Multiplexer.ConnectionFailed += (sender, args) => UpdateConnectedState();
Multiplexer.ConnectionRestored += (sender, args) => UpdateConnectedState();
...
}
catch (Exception ex)
{
...
}
}
private void UpdateConnectedState()
{
if (Multiplexer.IsConnected && _currentCacheService is NoCacheServiceStub) {
_inProcCacheInvalidator.Purge();
_currentCacheService = _inProcCacheService;
_logger.Debug("Connection to remote Redis server restored, switched to in-proc mode.");
} else if (!Multiplexer.IsConnected && _currentCacheService is InProcCacheService) {
_currentCacheService = _noCacheStub;
_logger.Debug("Connection to remote Redis server lost, switched to no-cache mode.");
}
}
}
Here, ConnectionMultiplexer
is a type from the StackExchange.Redis library, which is responsible for transparent work with underlying Redis. The important part here is that, when a particular node loses connection to Redis, it falls back to no cache mode to make sure no request will receive stale data. After the connection is restored, the node starts to use the in-memory cache again.
Here are examples of action without usage of the cache service (SomeActionWithoutCaching
) and an identical operation which uses it (SomeActionUsingCache
):
class SomeController : Controller
{
public ISomeService SomeService { get; set; }
public ICacheService CacheService { get; set; }
...
public ActionResult SomeActionWithoutCaching()
{
return View(
SomeService.GetModelData()
);
}
...
public ActionResult SomeActionUsingCache()
{
return View(
CacheService.Get(
/* Cache key creation omitted */,
() => SomeService.GetModelData()
);
);
}
}
A code snippet from an ISomeService
implementation could look like this:
class DefaultSomeService : ISomeService
{
public ICacheInvalidator _cacheInvalidator;
...
public SomeModel GetModelData()
{
return /* Do something to get model data. */;
}
...
public void SetModelData(SomeModel model)
{
/* Do something to set model data. */
_cacheInvalidator.Drop(/* Cache key creation omitted */);
}
}
Benchmarking and Results
After the caching ASP.NET code was all set, it was time to use it in the existing web application logic, and benchmarking can be handy to decide where to put most efforts of rewriting the code to use the caching. It’s crucial to pick out a few most operationally common or critical use cases to be benchmarked. After that, a tool like Apache jMeter could be used for two things:
- To benchmark these key use cases via HTTP requests.
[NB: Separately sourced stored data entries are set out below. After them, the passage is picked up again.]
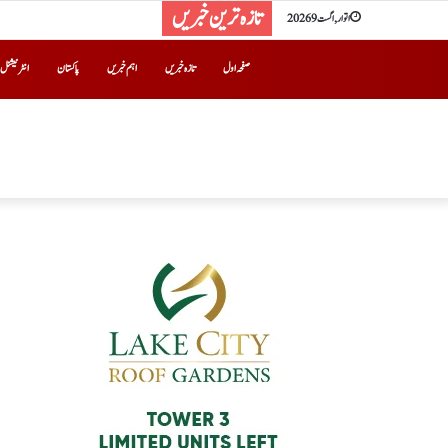
تازہ ترین خبریں
اتوار, اگست 9 2026
صفحہ اول
تازہ خبریں
اہم خبریں
پاکستان
انٹرنیشنل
- To simulate high load for the web node under test.
To get a performance profile, any profiler which is capable of attaching to the IIS worker process could be used. In my case, I used JetBrains dotTrace Performance. After some time spent experimenting to determine the correct jMeter parameters (such as concurrent and requests count), it becomes possible to start to collect performance snapshots, which are very helpful in identifying the hotspots and bottlenecks.
In my case, some use cases showed that about 15%-45% overall code execution time was spent in the database reads with the obvious bottlenecks. After I applied caching, performance nearly doubled (i.e., was twice as fast) for most of them.
Conclusion
As you may see, my case could seem like an example of what is usually called “reinventing the wheel”: Why bother to try to create something new, when there are already best practices widely applied out there? Just set up a Memcached or Redis, and let it go.
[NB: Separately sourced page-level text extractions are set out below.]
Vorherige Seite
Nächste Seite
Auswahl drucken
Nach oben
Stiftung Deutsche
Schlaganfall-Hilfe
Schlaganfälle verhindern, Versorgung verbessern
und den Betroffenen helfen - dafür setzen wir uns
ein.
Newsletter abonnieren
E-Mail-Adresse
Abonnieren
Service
I definitely agree that usage of best practices is usually the best option. But before blindly applying any best practice, one should ask oneself: How applicable is this “best practice”? Does it fit my case well?
The way I see it, proper options and tradeoff analysis is a must upon making any significant decision, and that was the approach I chose because the problem was not so easy. In my case, there were many factors to consider, and I did not want to take a one-size-fits-all solution when it might not be the right approach for the problem at hand.
In the end, with the proper caching in place, I did get almost 50% performance increase over the initial solution.